Keep in mind, though, even when Congress does not act, or does not act fast enough, I think we can still work together to make a difference. And whether you’re a Democrat or a Republican, what I found is that the more specific we are on focusing on problems, the less concerned we are about politics, the more we get accomplished.
Now, I’ll give you one specific example, and that’s in the criminal justice area. Last year was the first time in 40 years that the federal incarceration rate and the crime rate went down at the same time. First time in 40 years. Let’s keep that progress going, and reform our criminal justice system in ways that protect our citizens and serves us all. In Georgia, Governor Deal has given judges new alternatives to harsh mandatory minimum sentencing. In Connecticut, Governor O’Malley [Malloy]* announced his “Second Chance Society” plan to help former prisoners rejoin their communities. We want to be a partner in those efforts.

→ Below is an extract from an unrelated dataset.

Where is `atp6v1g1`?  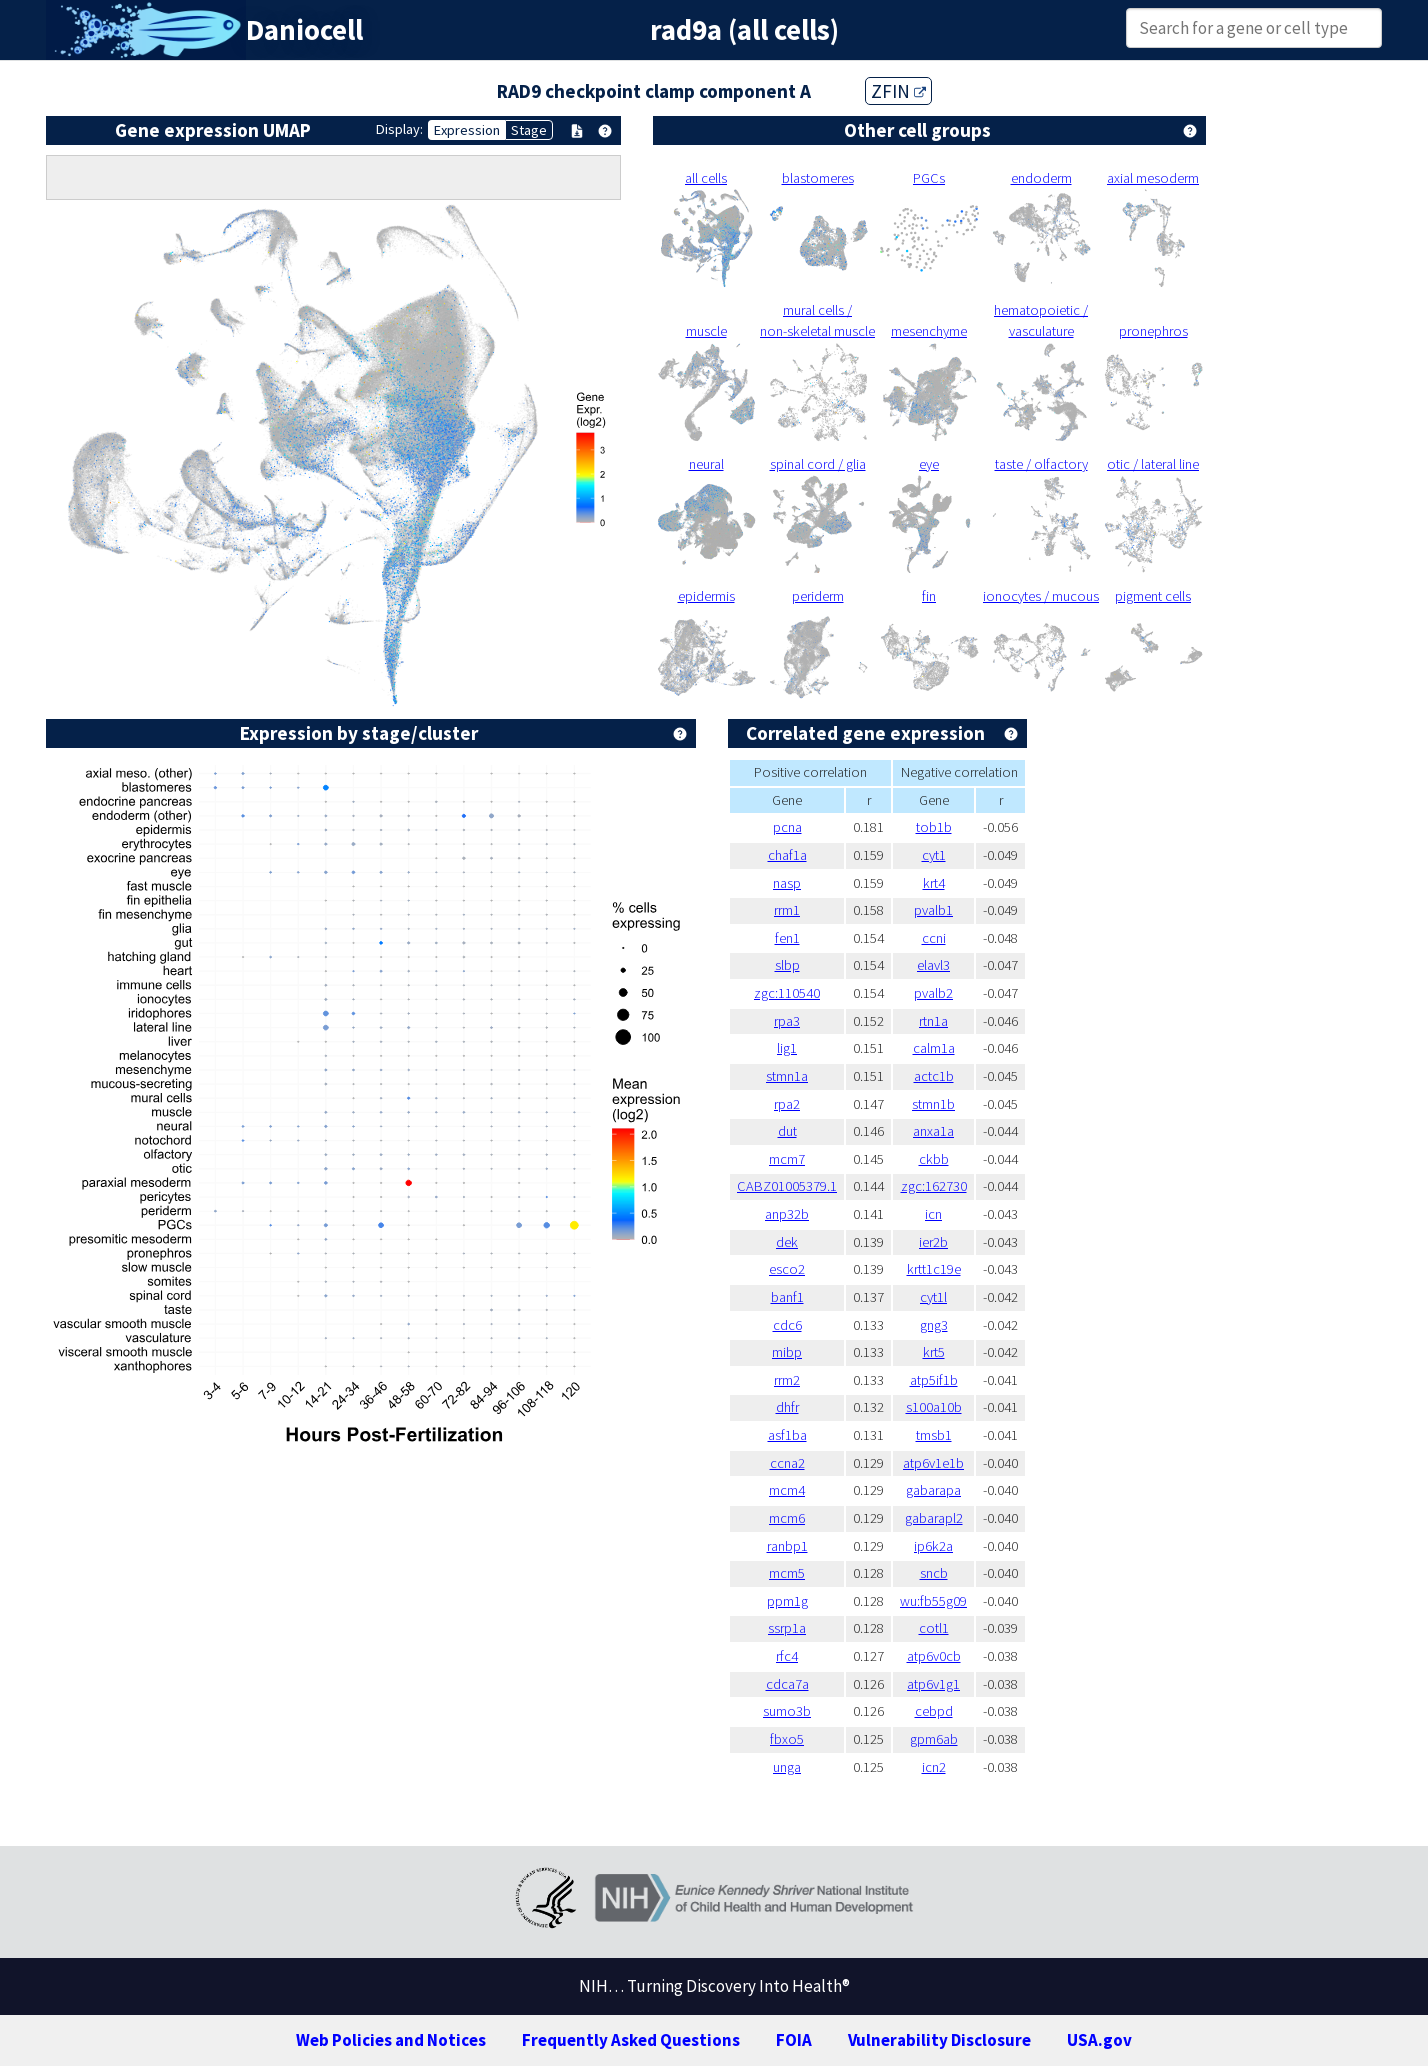
atp6v1g1 is located at coordinates (933, 1684).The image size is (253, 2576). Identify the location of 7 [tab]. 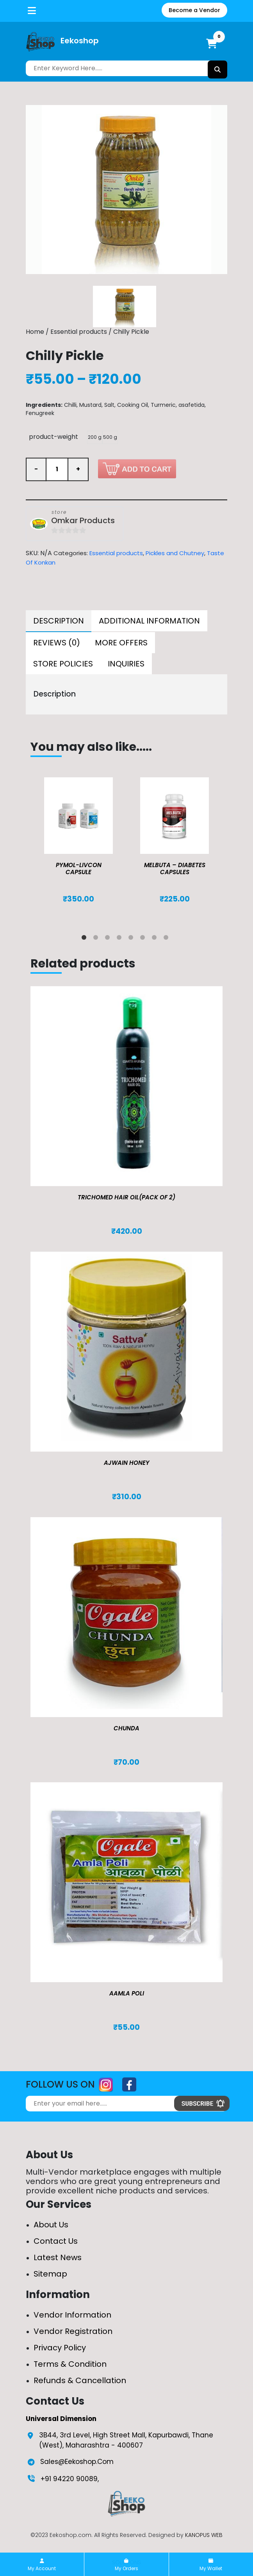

And that’s what the American people expect. One of the great privileges of being President is you get to travel everywhere, and you get to meet people from just about every walk of life. And what I have found is the assumption that I made, that I think Joe made when we first ran for office, still holds true: The American people are good and decent, and they have a lot more in common than our politics would indicate. And if we can just focus on that, there’s a lot of good stuff that we can get done.
So I’m in the fourth quarter of my presidency, or as some of you might call it -- the kickoff for your campaign season. (Laughter.) But I think there’s still a lot that we can get done together. I think we can build an America that is creating more opportunities for hardworking folks. I think we can make sure that the future for the next generation is even brighter than the one that we enjoyed. And I look forward to making progress together at the federal and state levels.
Thank you very much, everybody. (Applause.) Thank you.